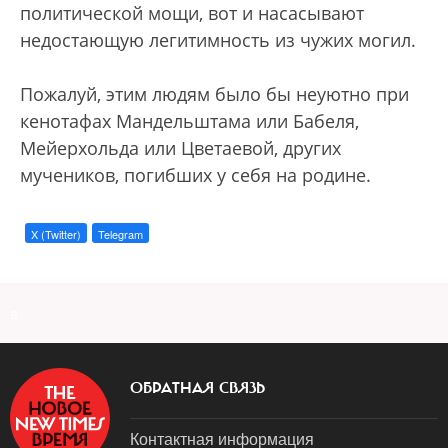
политической мощи, вот и насасывают
недостающую легитимность из чужих могил.
Пожалуй, этим людям было бы неуютно при
кенотафах Мандельштама или Бабеля,
Мейерхольда или Цветаевой, других
мучеников, погибших у себя на родине.
X (Twitter)
Telegram
a
ОБРАТНАЯ СВЯЗЬ
Контактная информация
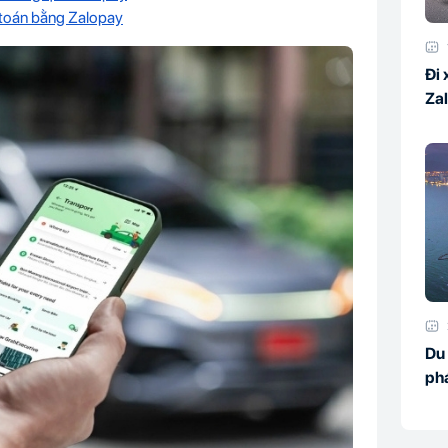
 toán bằng Zalopay
Đi 
Za
Du
ph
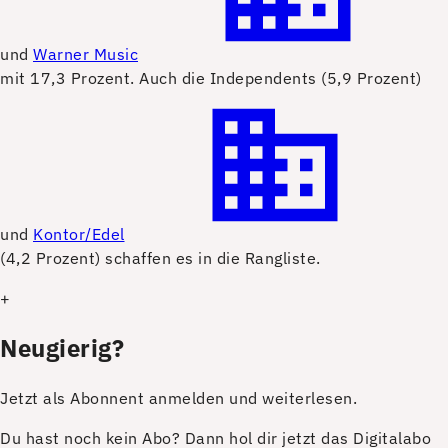
und
Warner Music
mit 17,3 Prozent. Auch die Independents (5,9 Prozent)
und
Kontor/Edel
(4,2 Prozent) schaffen es in die Rangliste.
+
Neugierig?
Jetzt als Abonnent anmelden und weiterlesen.
Du hast noch kein Abo? Dann hol dir jetzt das Digitalabo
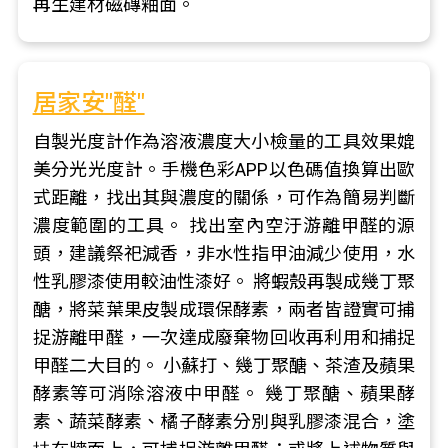
再生建材磁磚釉面。
居家安"醛"
自製光度計作為溶液濃度大小檢量的工具效果媲
美分光光度計。手機色彩APP以色碼值換算出歐
式距離，找出其與濃度的關係，可作為簡易判斷
濃度範圍的工具。 找出室內空汙游離甲醛的源
頭，建議祭祀減香，非水性指甲油減少使用，水
性乳膠漆使用較油性漆好。 將蝦殼再製成幾丁聚
醣，將菜葉果皮製成環保酵素，兩者皆證實可捕
捉游離甲醛，一次達成廢棄物回收再利用和捕捉
甲醛二大目的。 小蘇打、幾丁聚醣、茶渣及蘋果
酵素等可消除溶液中甲醛。 幾丁聚醣、蘋果酵
素、蔬菜酵素、橘子酵素分別與乳膠漆混合，塗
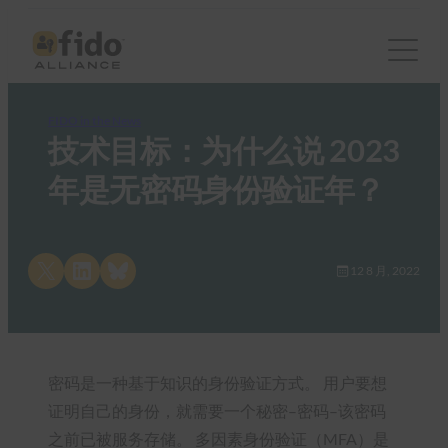
FIDO in the News
技术目标：为什么说 2023
年是无密码身份验证年？
Share on X
Share on LinkedIn
Share on Bluesky
12 8 月, 2022
密码是一种基于知识的身份验证方式。 用户要想
证明自己的身份，就需要一个秘密–密码–该密码
之前已被服务存储。 多因素身份验证（MFA）是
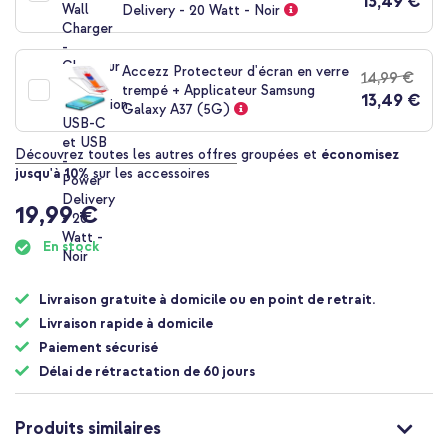
13,49 €
Delivery - 20 Watt - Noir
Accezz Protecteur d'écran en verre
14,99 €
trempé + Applicateur Samsung
13,49 €
Galaxy A37 (5G)
Découvrez toutes les autres offres
groupées et
économisez
jusqu'à 10%
sur les accessoires
19,99 €
En stock
Livraison gratuite à domicile ou en point de retrait.
Livraison rapide à domicile
Paiement sécurisé
Délai de rétractation de 60 jours
Produits similaires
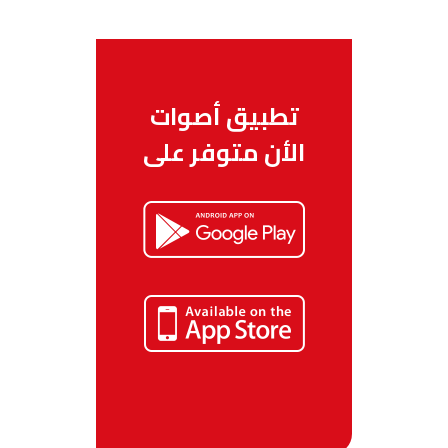
تطبيق أصوات
الأن متوفر على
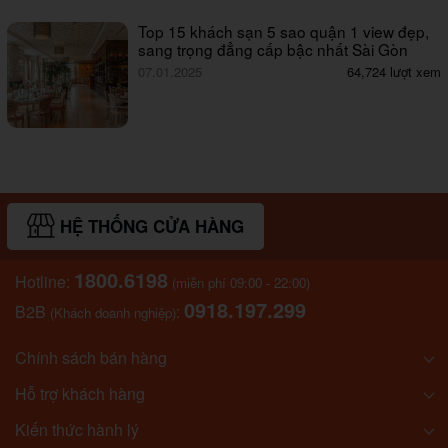
Top 15 khách sạn 5 sao quận 1 view đẹp,
sang trọng đẳng cấp bậc nhất Sài Gòn
07.01.2025
64,724 lượt xem
HỆ THỐNG CỬA HÀNG
1800.6198
Hotline:
(miễn phí 09:00 - 22:00)
0918.197.299
B2B
:
(Khách doanh nghiệp)
Chính sách bán hàng
Hỗ trợ khách hàng
Kiến thức hành lý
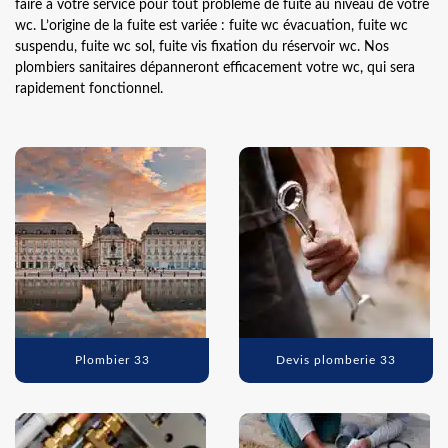
faire à votre service pour tout problème de fuite au niveau de votre
wc. L’origine de la fuite est variée : fuite wc évacuation, fuite wc
suspendu, fuite wc sol, fuite vis fixation du réservoir wc. Nos
plombiers sanitaires dépanneront efficacement votre wc, qui sera
rapidement fonctionnel.
Plombier 33
Devis plomberie 33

(TASK REQUIREMENTS): Your answer should be all lines from the data that contain "votre".

(COMPLETED TASK):
faire à votre service pour tout problème de fuite au niveau de votre
plombiers sanitaires dépanneront efficacement votre wc, qui sera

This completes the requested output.